Docker Profiles¶

Peregrine uses Docker Compose profiles to start only the services your hardware can support. Choose a profile with make start PROFILE=<name>.

Profile Reference¶

Profile	Services started	Use case
`remote`	`app`, `searxng`	No GPU. LLM calls go to an external API (Anthropic, OpenAI-compatible).
`cpu`	`app`, `ollama`, `searxng`	No GPU. Runs local models on CPU — functional but slow.
`single-gpu`	`app`, `ollama`, `vision`, `searxng`	One NVIDIA GPU. Covers cover letters, research, and vision (survey screenshots).
`dual-gpu`	`app`, `ollama`, `vllm`, `vision`, `searxng`	Two NVIDIA GPUs. GPU 0 = Ollama (cover letters), GPU 1 = vLLM (research).

Service Descriptions¶

Service	Image / Source	Port	Purpose
`app`	`Dockerfile` (Streamlit)	8501	The main Peregrine UI
`ollama`	`ollama/ollama`	11434	Local model inference — cover letters and general tasks
`vllm`	`vllm/vllm-openai`	8000	High-throughput local inference — research tasks
`vision`	`scripts/vision_service/`	8002	Moondream2 — survey screenshot analysis
`searxng`	`searxng/searxng`	8888	Private meta-search engine — company research web scraping

Choosing a Profile¶

remote¶

Use remote if: - You have no NVIDIA GPU - You plan to use Anthropic Claude or another API-hosted model exclusively - You want the fastest startup (only two containers)

You must configure at least one external LLM backend in Settings → LLM Backends.

cpu¶

Use cpu if: - You have no GPU but want to run models locally (e.g. for privacy) - Acceptable for light use; cover letter generation may take several minutes per request

Pull a model after the container starts:

docker exec -it peregrine-ollama-1 ollama pull llama3.1:8b

single-gpu¶

Use single-gpu if: - You have one NVIDIA GPU with at least 8 GB VRAM - Recommended for most single-user installs - The vision service (Moondream2) starts on the same GPU using 4-bit quantisation (~1.5 GB VRAM)

dual-gpu¶

Use dual-gpu if: - You have two or more NVIDIA GPUs - GPU 0 handles Ollama (cover letters, quick tasks) - GPU 1 handles vLLM (research, long-context tasks) - The vision service shares GPU 0 with Ollama

GPU Memory Guidance¶

GPU VRAM	Recommended profile	Notes
< 4 GB	`cpu`	GPU too small for practical model loading
4–8 GB	`single-gpu`	Run smaller models (3B–8B parameters)
8–16 GB	`single-gpu`	Run 8B–13B models comfortably
16–24 GB	`single-gpu`	Run 13B–34B models
24 GB+	`single-gpu` or `dual-gpu`	70B models with quantisation

How preflight.py Works¶

make start calls scripts/preflight.py before launching Docker. Preflight does the following:

Port conflict detection — checks whether STREAMLIT_PORT, OLLAMA_PORT, VLLM_PORT, SEARXNG_PORT, and VISION_PORT are already in use. Reports any conflicts and suggests alternatives.
GPU enumeration — queries nvidia-smi for GPU count and VRAM per card.
RAM check — reads /proc/meminfo (Linux) or vm_stat (macOS) to determine available system RAM.
KV cache offload — if GPU VRAM is less than 10 GB, preflight calculates CPU_OFFLOAD_GB (the amount of KV cache to spill to system RAM) and writes it to .env. The vLLM container picks this up via --cpu-offload-gb.
Profile recommendation — writes RECOMMENDED_PROFILE to .env. This is informational; make start uses the PROFILE variable you specify (defaulting to remote).

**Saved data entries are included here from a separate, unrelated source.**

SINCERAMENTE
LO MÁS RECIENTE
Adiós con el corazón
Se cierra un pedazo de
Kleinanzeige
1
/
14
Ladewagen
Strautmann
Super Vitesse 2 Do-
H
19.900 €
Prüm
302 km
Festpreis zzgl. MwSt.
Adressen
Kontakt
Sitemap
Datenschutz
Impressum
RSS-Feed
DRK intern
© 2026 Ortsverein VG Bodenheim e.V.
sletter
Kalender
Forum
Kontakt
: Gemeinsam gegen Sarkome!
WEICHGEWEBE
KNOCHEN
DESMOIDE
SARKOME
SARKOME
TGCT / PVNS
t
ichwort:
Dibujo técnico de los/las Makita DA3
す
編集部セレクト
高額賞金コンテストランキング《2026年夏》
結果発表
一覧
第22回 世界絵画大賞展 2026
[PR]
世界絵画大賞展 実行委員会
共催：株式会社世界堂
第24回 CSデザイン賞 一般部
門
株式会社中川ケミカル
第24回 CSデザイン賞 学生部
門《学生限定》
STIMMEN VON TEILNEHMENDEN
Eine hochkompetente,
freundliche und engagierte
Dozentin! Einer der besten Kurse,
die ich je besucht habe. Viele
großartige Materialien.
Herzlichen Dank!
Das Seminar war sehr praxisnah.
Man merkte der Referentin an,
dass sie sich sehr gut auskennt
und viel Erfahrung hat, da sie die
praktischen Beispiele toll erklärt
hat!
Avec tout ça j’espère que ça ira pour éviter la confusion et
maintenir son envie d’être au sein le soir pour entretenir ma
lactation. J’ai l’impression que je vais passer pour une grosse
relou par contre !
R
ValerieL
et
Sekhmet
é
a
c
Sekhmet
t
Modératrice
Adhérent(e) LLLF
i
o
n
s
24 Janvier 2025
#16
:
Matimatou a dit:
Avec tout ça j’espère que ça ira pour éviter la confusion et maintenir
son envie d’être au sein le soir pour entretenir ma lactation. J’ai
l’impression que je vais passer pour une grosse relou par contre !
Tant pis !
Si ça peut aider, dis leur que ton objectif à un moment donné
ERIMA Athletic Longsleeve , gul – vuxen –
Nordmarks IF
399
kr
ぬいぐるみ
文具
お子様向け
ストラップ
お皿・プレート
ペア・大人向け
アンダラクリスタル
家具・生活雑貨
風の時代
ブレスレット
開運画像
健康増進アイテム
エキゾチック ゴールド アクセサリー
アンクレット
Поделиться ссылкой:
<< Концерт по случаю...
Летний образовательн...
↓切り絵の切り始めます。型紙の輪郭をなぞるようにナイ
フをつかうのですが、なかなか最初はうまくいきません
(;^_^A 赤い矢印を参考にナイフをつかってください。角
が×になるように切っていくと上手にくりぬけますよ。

You can run preflight independently:

make preflight
# or
python scripts/preflight.py

Customising Ports¶

Edit .env before running make start:

STREAMLIT_PORT=8501
OLLAMA_PORT=11434
VLLM_PORT=8000
SEARXNG_PORT=8888
VISION_PORT=8002

All containers read from .env via the env_file directive in compose.yml.